Customer experience leaders are under pressure to automate. Chatbots, generative AI agents, and digital self-service tools all promise speed, scale, and savings. But here’s the problem: when brands rush into automation in customer experience without understanding the full cost of broken or incomplete conversations, they end up paying twice. And so do their customers.
The simple truth is, not all conversations can or should be automated – because not every customer issue can be automated away.
Automating the Wrong Use Cases Creates Broken Journeys
We’ve all experienced it. A chatbot gives a generic answer that doesn’t address the problem. An AI agent confidently explains a return policy that doesn’t exist. Or worse, the system loops you through dead ends before dumping you on a human agent with no context.
These are more than UX annoyances. They’re trust-killers. They tell customers that you don’t understand their issues, and you prioritize your costs over their experience.
In addition, despite the fact that organizations see self-service adoption and success as two of their top ten priorities, according to Gartner, only 14% of customers ever actually resolve their issues via self service.
So if chatbots can’t deliver and self-service options aren’t working, does that mean you should give up on AI all together?
NO! It means automation in customer experience is a scalpel, not a hammer, and needs to be used judiciously, not as the solution to every problem. Without this intentional approach, you’ll do more harm than good, and have a tough time seeing the value through all the grief.
It’s Not Just Frustration, It’s Risk
Generative AI is powerful. And companies are rightly using it for everything from writing blogs to analyzing financial reports to yes, talking to their customers. But hallucinations, that is creative liberties generative AI tools take to fill in gaps of knowledge, are still a risk. In one widely reported case, an airline’s chatbot invented a refund policy, and the court ruled that the company was liable, not the AI provider. Even AI companies themselves are falling victim to their AI agent’s hallucinations, showing that, even if your bot doesn’t get you sued, it can still cause headaches for you and your customers.
On the other end of the spectrum are chatbots that aren’t as creative, but they’re also not as helpful. These have such limited usability that they only serve as a barrier to customers reaching agents and do nothing to actually resolve their issues.
AI can also miss nuance in regulated or emotionally sensitive contexts, potentially making these issues worse. For example, financial services and healthcare organizations not only have strict regulatory guidelines, whether for recording complaints or handling escalations, but also can be emotionally charged, making them the lowest-suitability for automation in customer experience.
The last limitation of AI agents are dead ends; the frustrating loops that you can’t seem to get out of or the inability for the bot to transfer you to an agent that can actually help you.
All of these factors impede the customer journey, making customers more frustrated by the time they reach a live human agent. That’s why the best approach to automation in customer experience isn’t full automation. It’s automating only the issues that AI can handle well.

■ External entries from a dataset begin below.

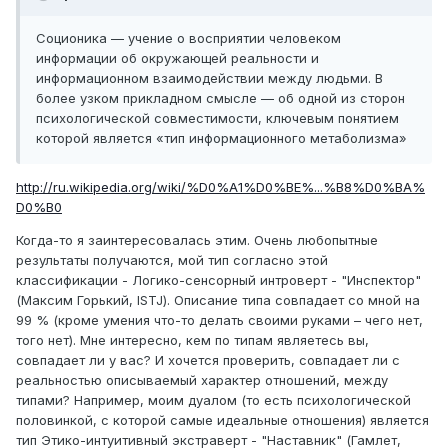
Соционика — учение о восприятии человеком
информации об окружающей реальности и
информационном взаимодействии между людьми. В
более узком прикладном смысле — об одной из сторон
психологической совместимости, ключевым понятием
которой является «тип информационного метаболизма»
http://ru.wikipedia.org/wiki/%D0%A1%D0%BE%...%B8%D0%BA%
D0%B0
Когда-то я заинтересовалась этим. Очень любопытные
результаты получаются, мой тип согласно этой
классификации - Логико-сенсорный интроверт - "Инспектор"
(Максим Горький, ISTJ). Описание типа совпадает со мной на
99 % (кроме умения что-то делать своими руками – чего нет,
того нет). Мне интересно, кем по типам являетесь вы,
совпадает ли у вас? И хочется проверить, совпадает ли с
реальностью описываемый характер отношений, между
типами? Например, моим дуалом (то есть психологической
половинкой, с которой самые идеальные отношения) является
тип Этико-интуитивный экстраверт - "Наставник" (Гамлет,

Forecasting Your AI-to-Human Agent Ratio
Understand where you should apply AI agents – and where human agents work best – to maximize your AI investment without sacrificing customer experience quality.
How to Balance Automation and Experience
In our AI Forecasting Playbook, we walk through how to classify your support tickets by complexity and value so you can understand who can and should be handling them. High-volume, low-risk interactions – like password resets or shipping confirmations – are prime candidates for AI agents. But account disputes, regulatory complaints, or high-churn-risk contacts? Those need the human touch.

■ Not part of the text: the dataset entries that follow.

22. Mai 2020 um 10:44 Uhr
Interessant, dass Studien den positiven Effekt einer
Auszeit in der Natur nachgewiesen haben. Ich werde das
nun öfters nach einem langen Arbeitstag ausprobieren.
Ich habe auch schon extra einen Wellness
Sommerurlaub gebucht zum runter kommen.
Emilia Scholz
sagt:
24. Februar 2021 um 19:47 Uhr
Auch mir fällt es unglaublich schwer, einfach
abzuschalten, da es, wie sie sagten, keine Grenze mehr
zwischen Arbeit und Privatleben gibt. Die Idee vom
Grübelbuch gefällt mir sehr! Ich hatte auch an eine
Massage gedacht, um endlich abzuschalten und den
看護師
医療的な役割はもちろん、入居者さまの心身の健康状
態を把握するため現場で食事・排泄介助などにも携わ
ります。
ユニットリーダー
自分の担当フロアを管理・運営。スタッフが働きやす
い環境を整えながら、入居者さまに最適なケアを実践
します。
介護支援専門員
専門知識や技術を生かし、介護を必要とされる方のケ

The most successful brands don’t aim for 100% automation, because they know there will always be a need for smart, capable human assistance. Instead, they use AI to resolve the transactional issues and humans to handle the more complex, consultative, or emotionally charged interactions. This hybrid approach creates this balance between efficiency and experience, enabling brands to cut average handle time without frustrating customers.
Automation is a Tool. Know When to Use It and When Not To
AI agents are here to stay. And have massive potential to improve the speed and quality of the customer experience. But automation in customer experience is not a binary on or off. Nor is it a goal in and of itself. The winners in CX will be the ones who know when to use AI, when to hand off to human agents, and how to build feedback loops that continuously improve all their agents.
The fastest way to lose a customer? Show them you don’t understand their needs by giving them a partial answers when they have a a high-stakes question.